Submitted to: Journal of Food Protection
Publication Type: Peer Reviewed Journal
Publication Acceptance Date: 5/30/2006
Publication Date: 12/1/2006
Citation: Bari, M.L., Mochida, M., Sommers, C.H., Hayakawa, F., Todoriki, S., Kawamoto, S. 2006. Irradiation inactivation of listeria monocytogenes in low fat ground pork at frozen and refrigerated temperature. Journal of Food Protection. 69:2955-2960. Interpretive Summary: Listeria monocytogenes is a foodborne pathogen responsible for many incidences of illness every year. Ionizing radiation is a safe and effective technology that can be used to improve the safety of foods. In this study the ability of ionizing radiation to inactivate L. monocytogenes in low fat raw ground pork was investigated. Irradiation was able to inactivate 99.999 percent of the pathogen at temperatures of 4, 0, and -18C with minimal effects on pork quality. Meat producers and regulatory agencies can use this information to provide safer pork products to consumers.

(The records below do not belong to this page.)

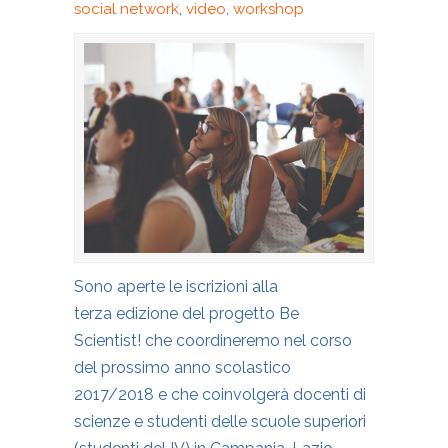
social network
,
video
,
workshop
Sono aperte le iscrizioni alla
terza edizione del progetto Be
Scientist! che coordineremo nel corso
del prossimo anno scolastico
2017/2018 e che coinvolgerà docenti di
scienze e studenti delle scuole superiori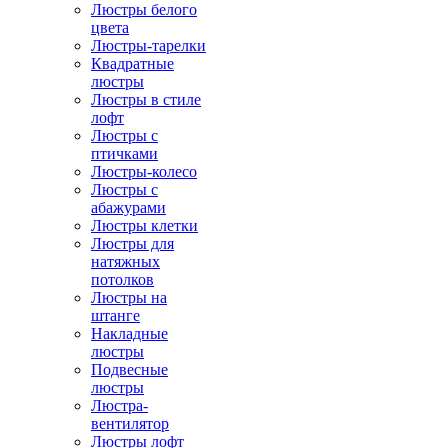
Люстры белого
цвета
Люстры-тарелки
Квадратные
люстры
Люстры в стиле
лофт
Люстры с
птичками
Люстры-колесо
Люстры с
абажурами
Люстры клетки
Люстры для
натяжных
потолков
Люстры на
штанге
Накладные
люстры
Подвесные
люстры
Люстра-
вентилятор
Люстры лофт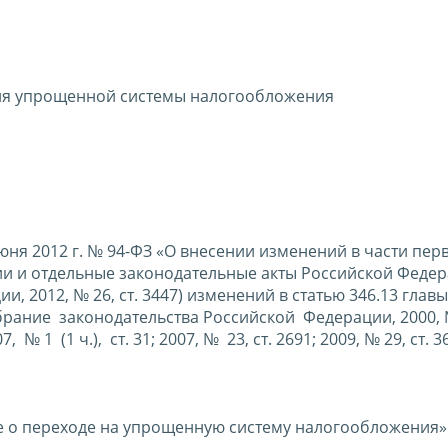
ия упрощенной системы налогообложения
ня 2012 г. № 94-ФЗ «О внесении изменений в части пер
ии и отдельные законодательные акты Российской Феде
 2012, № 26, ст. 3447) изменений в статью 346.13 главы
ание законодательства Российской Федерации, 2000, №
07, № 1 (1 ч.), ст. 31; 2007, № 23, ст. 2691; 2009, № 29, ст. 3
е о переходе на упрощенную систему налогообложения»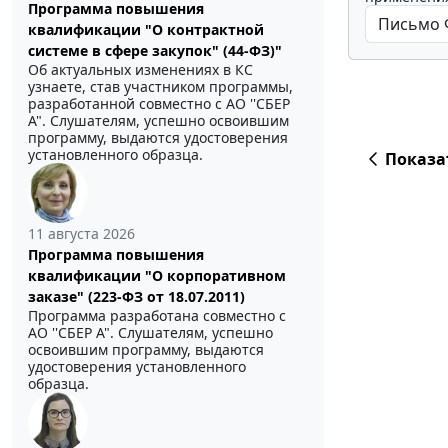
Программа повышения
квалификации "О контрактной
системе в сфере закупок" (44-ФЗ)"
Об актуальных изменениях в КС
узнаете, став участником программы,
разработанной совместно с АО ''СБЕР
А". Слушателям, успешно освоившим
программу, выдаются удостоверения
установленного образца.
Показа
11 августа 2026
Программа повышения
квалификации "О корпоративном
заказе" (223-ФЗ от 18.07.2011)
Программа разработана совместно с
АО ''СБЕР А". Слушателям, успешно
освоившим программу, выдаются
удостоверения установленного
образца.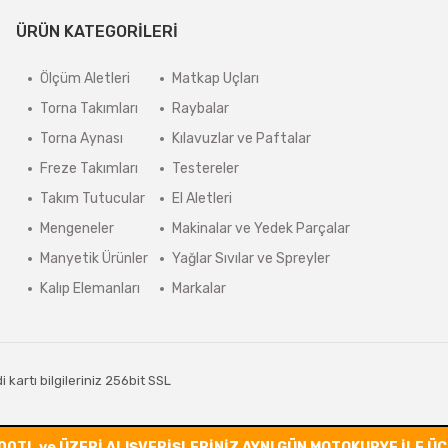
ÜRÜN KATEGORİLERİ
Ölçüm Aletleri
Matkap Uçları
Torna Takımları
Raybalar
Torna Aynası
Kılavuzlar ve Paftalar
Freze Takımları
Testereler
Takım Tutucular
El Aletleri
Mengeneler
Makinalar ve Yedek Parçalar
Manyetik Ürünler
Yağlar Sıvılar ve Spreyler
Kalıp Elemanları
Markalar
kartı bilgileriniz 256bit SSL
00TL ve ÜZERİ ALIŞVERİŞLERİNİZ AYNI GÜN MOTOKURYE İLE Ü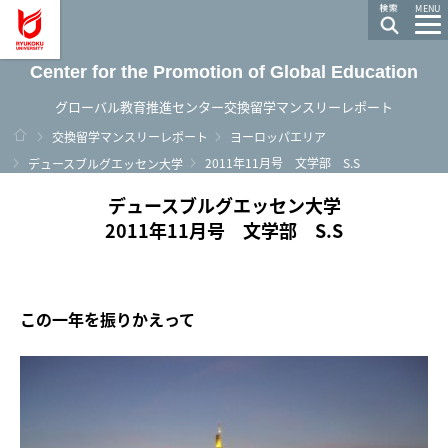
龍谷大学 You, Unlimited
MENU
Center for the Promotion of Global Education
グローバル教育推進センター交換留学マンスリーレポート
ホーム
交換留学マンスリーレポート
ヨーロッパエリア
2011年11月号 文学部 S.S
デュースブルグエッセン大学
デュースブルグエッセン大学
2011年11月号 文学部 S.S
この一年を振りかえって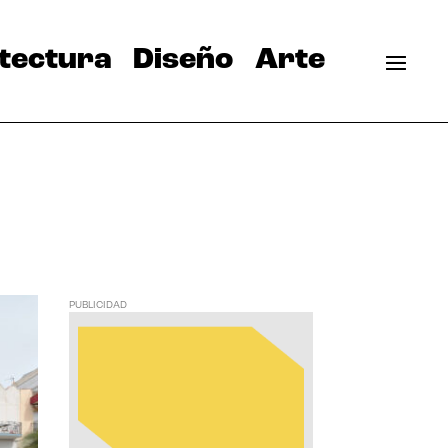
tectura
Diseño
Arte
PUBLICIDAD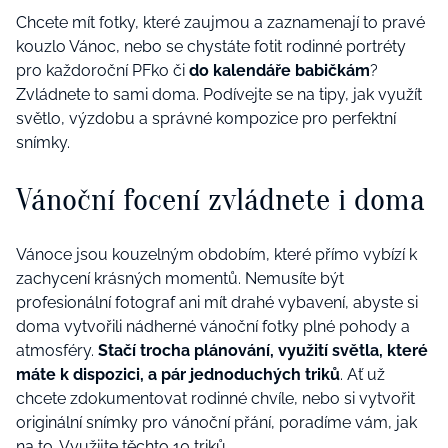
Chcete mít fotky, které zaujmou a zaznamenají to pravé
kouzlo Vánoc, nebo se chystáte fotit rodinné portréty
pro každoroční PFko či
do kalendáře babičkám
?
Zvládnete to sami doma. Podívejte se na tipy, jak využít
světlo, výzdobu a správné kompozice pro perfektní
snímky.
Vánoční focení zvládnete i doma
Vánoce jsou kouzelným obdobím, které přímo vybízí k
zachycení krásných momentů. Nemusíte být
profesionální fotograf ani mít drahé vybavení, abyste si
doma vytvořili nádherné vánoční fotky plné pohody a
atmosféry.
Stačí trocha plánování, využití světla, které
máte k dispozici, a pár jednoduchých triků
. Ať už
chcete zdokumentovat rodinné chvíle, nebo si vytvořit
originální snímky pro vánoční přání, poradíme vám, jak
na to. Využijte těchto 10 triků.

Technical Abstract: Gamma irradiation effectively controls Listeria monocytogenes in uncooked and in ready-to-eat foods. This study was conducted to determine if gamma irradiation could be used to control L. monocytogenes in ground pork. Ground pork was contaminated with L. monocytogenes, kept at refrigerated (4C), chilled (0C), and frozen (-18C) temperatures overnight, exposed to gamma irradiation and stored at 4C for 7 days, 0C, and -18C for 60 days. Following irradiation, the meat was assayed for L. monocytogenes viable counts and lipid oxidation. A triangle test was performed to determine if non-inoculated sausage made from irradiated and non-irradiated ground pork differed in sensory quality. It was observed that a 5-log reduction of L. monocytogenes viable counts would require a 3.0 kGy irradiation dose. The results of a 60-day storage study of ground pork inoculated with 10(5)-10(6) CFU of L. monocytogenes per g indicated that counts for non-irradiated meat remained fairly constant at refrigerated, chilled, and frozen temperature. However, irradiation of ground pork with 3.0 kGy could inactivate L. monocytogenes totally at all temperatures used in this study. Lipid oxidation measurements, as determined by the TBARS assay, ranged from 0.16 nmol/g for unirradiated ground pork and 0.20 nmol/g for meat irradiated at 3.0 kGy. Sensory panelists were able to distinguish between irradiated and non-irradiated sausage but were divided on whether irradiation adversely affected the sausage quality. Our results suggest that gamma irradiation may be useful to control L. monocytogenes in ground pork and improve the safety of pork products.